A stipulated time is fixed in the Bill for the purchase of the property and construction of the line, and if this time be exceeded before the completion of the works, it will be necessary to obtain further Parliamentary powers for an extension of time.

Every new railway, or extension of railway, in the United Kingdom, must be inspected, and certified, by one of the inspecting officers of the Board of Trade, previous to Government sanction being granted for its opening as a passenger line.

To facilitate these inspections, and as a guide both to their own inspecting officers and the engineers in charge of the construction, the Board of Trade have issued a list of the principal requirements in connection with all new lines.

The following is a copy of the list so far as relates to works of construction and signals:—

Requirements of the Board of Trade.—1. The requisite apparatus for providing by means of the block telegraph system an adequate interval of space between following trains, and, in the case of junctions, between converging or crossing trains. In the case of single lines worked by one engine under steam (or two or more coupled together) carrying a staff, no such apparatus will be required.

2. Home-signals and distant-signals for each direction to be fixed at stations and junctions, with extra signals for such dock, or bay lines, as are used either for the arrival, or for the departure of trains, and starting-signals for each direction, at all passenger stations which are also block posts. On passenger lines all cross-over roads and all connections for goods, or mineral lines, and sidings to be protected by home and distant signals, and as a rule at all important running junctions a separate distant-signal to be provided in connection with each home-signal.
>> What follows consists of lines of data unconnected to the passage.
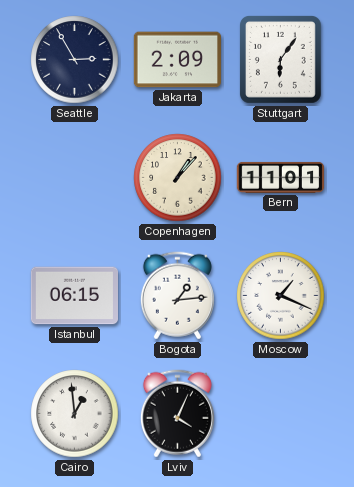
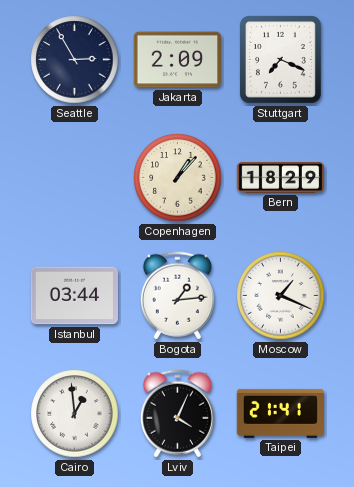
Stuttgart: 6:06 -> 7:19
Bern: 11:01 -> 18:29
Istanbul: 06:15 -> 03:44
Taipei: none -> 21:41
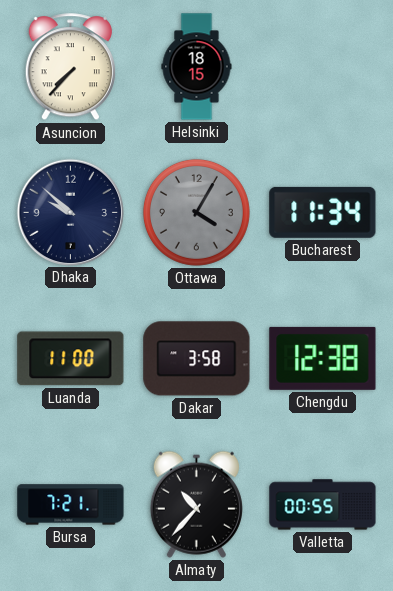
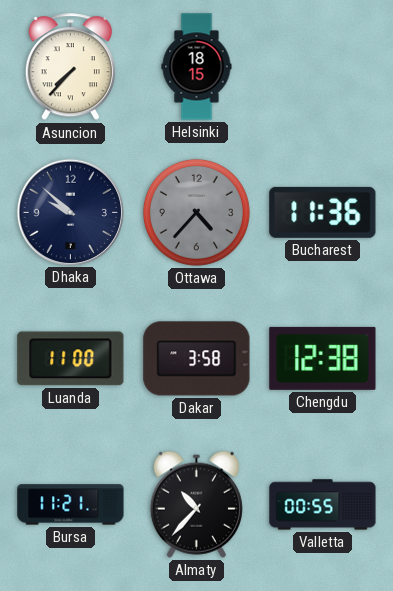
Ottawa: 4:05 -> 4:37
Bucharest: 11:34 -> 11:36
Bursa: 7:21 -> 11:21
Signals may be dispensed with on single lines under the following conditions:—

(a) At all stations and siding connections upon a line

worked by one engine only (or two engines coupled together), carrying a staff, and when all points are locked by such staff.

(b) At any intermediate siding connection upon a line worked under the train staff and ticket system, or under the electric staff or tablet system, where the points are locked by the staff or tablet.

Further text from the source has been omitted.